Она вдруг побледнела и сделала движенье, чтобы встать.
— Вот почему я дал мадемуазель выговориться, да я и не имел права не выслушать ее. Священник внимает только страданию, если оно подлинно. Что за важность, в какие слова оно облекается? И будь они даже ложью…
— Вот как — для вас, что правда, что ложь, все едино. Хороша мораль.
— Я учу не морали, — сказал я.
Ее терпенью явно приходил конец, я ждал: она вот-вот даст мне понять, что разговор окончен. Ее действительно подмывало это сделать, но всякий раз, когда ее взгляд останавливался на моей унылой физиономии (я видел свое лицо в зеркале, от зеленого отсвета лужаек оно казалось еще более нелепым, еще более бескровным), можно было заметить по почти неуловимому движению подбородка, что она снова и снова собирает все свои силы, всю свою волю, чтобы убедить меня, оставив за собой последнее слово.
— Моя дочь просто-напросто ревнует к гувернантке, она вам, должно быть, нарассказала всякие ужасы?
— Я полагаю, она ревнует прежде всего к дружбе отца.
— Ревнует отца? Что же прикажете делать мне?

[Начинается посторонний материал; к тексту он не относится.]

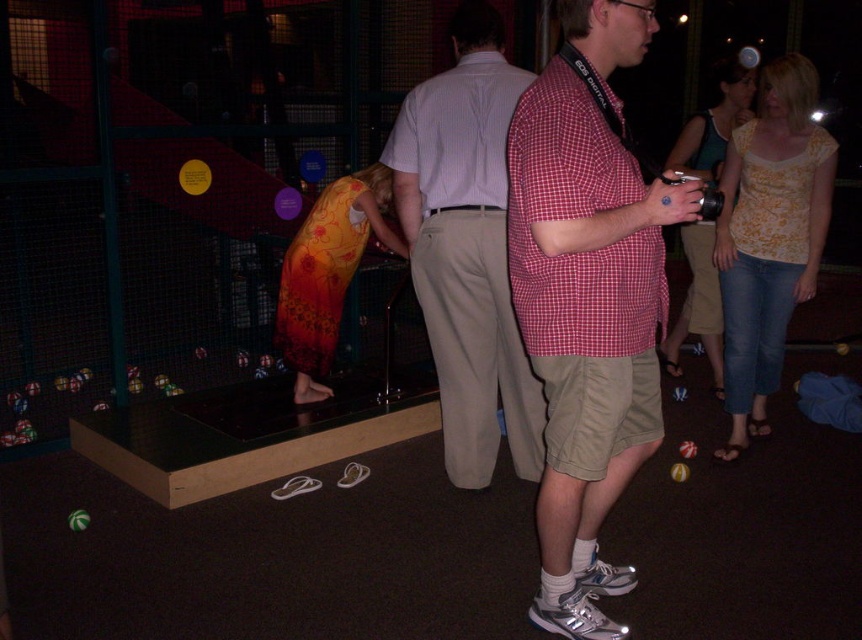 Is point (539, 145) less distant than point (416, 164)?

Yes, point (539, 145) is in front of point (416, 164).

Is red checkered shirt at center to the right of light brown cotton pants at center from the viewer's perspective?

Correct, you'll find red checkered shirt at center to the right of light brown cotton pants at center.

The width and height of the screenshot is (862, 640). Describe the element at coordinates (588, 300) in the screenshot. I see `red checkered shirt at center` at that location.

This screenshot has height=640, width=862. Find the location of `red checkered shirt at center`. red checkered shirt at center is located at coordinates (588, 300). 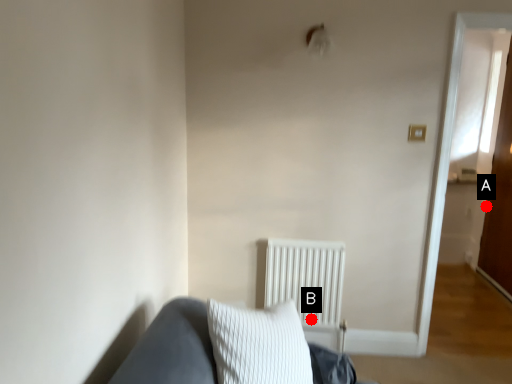 Question: Two points are circled on the image, labeled by A and B beside each circle. Which point is closer to the camera?

Choices:
 (A) A is closer
 (B) B is closer

Answer: (B) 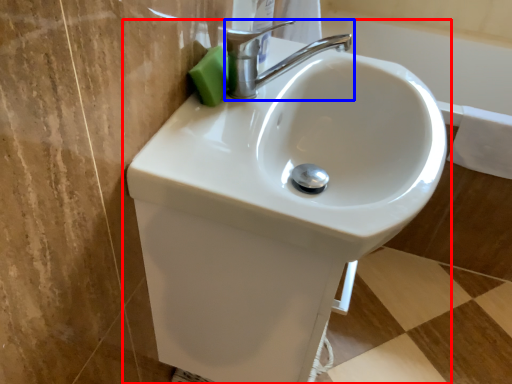 Question: Among these objects, which one is farthest to the camera, sink (highlighted by a red box) or tap (highlighted by a blue box)?

Choices:
 (A) sink
 (B) tap

Answer: (B) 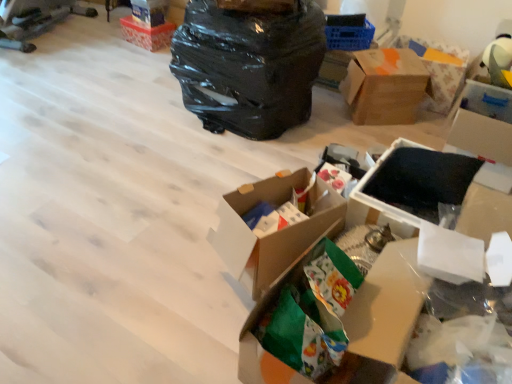 Question: In terms of height, does black plastic bag at upper center look taller or shorter compared to orange-patterned cardboard box at upper right?

Choices:
 (A) tall
 (B) short

Answer: (A)

Question: Considering the positions of black plastic bag at upper center and orange-patterned cardboard box at upper right in the image, is black plastic bag at upper center wider or thinner than orange-patterned cardboard box at upper right?

Choices:
 (A) wide
 (B) thin

Answer: (A)

Question: Which object is the farthest from the white cardboard box at upper right, the 3th box from the front?

Choices:
 (A) matte plastic storage box at upper center, marked as the 1th storage box in a left-to-right arrangement
 (B) cardboard box at center, the fourth box viewed from the top
 (C) white paper at lower right, which ranks as the fourth storage box in back-to-front order
 (D) green paper bag at center, the 1th box in the front-to-back sequence
 (E) black matte storage box at upper right, the 3th storage box in the front-to-back sequence

Answer: (A)

Question: Which of these objects is positioned closest to the brown cardboard box at upper right, positioned as the fourth box in front-to-back order?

— Ее нужно успокоить, смягчить.
— Ну да, я должна была бы броситься ей в ноги, попросить у нее прощения?
— Во всяком случае, не дать ей отдалиться от вас, от семьи с отчаянием в сердце.
— И все же она уедет.
— Вы можете ее принудить… Бог вам судья.
Я поднялся. Она встала одновременно со мной, и я прочел в ее глазах какой-то испуг. Казалось, она боится, что я ее покину, и в то же время борется с желаньем сказать мне все начистоту, выложить наконец свою несчастную тайну. Она была не в силах дольше хранить ее про себя. Наконец, у нее вырвалось, как раньше вырвалось у другой, ее дочери:
— Вам не понять, что я выстрадала. Вы не знаете жизни. В пять лет моя дочь уже была такой, как сейчас. Все и тотчас — вот ее девиз. У вас, священников, наивное, превратное представление о семейной жизни. Достаточно послушать вас (она засмеялась) на отпевании. Дружная семья, почитаемый отец, несравненная мать, утешительное зрелище, социальная ячейка, наша дорогая Франция и пошло, поехало… Странно не то, что вы произносите подобные слова, но что вам кажется — они кого-то трогают, вам доставляет удовольствие говорить все это. Семья, сударь…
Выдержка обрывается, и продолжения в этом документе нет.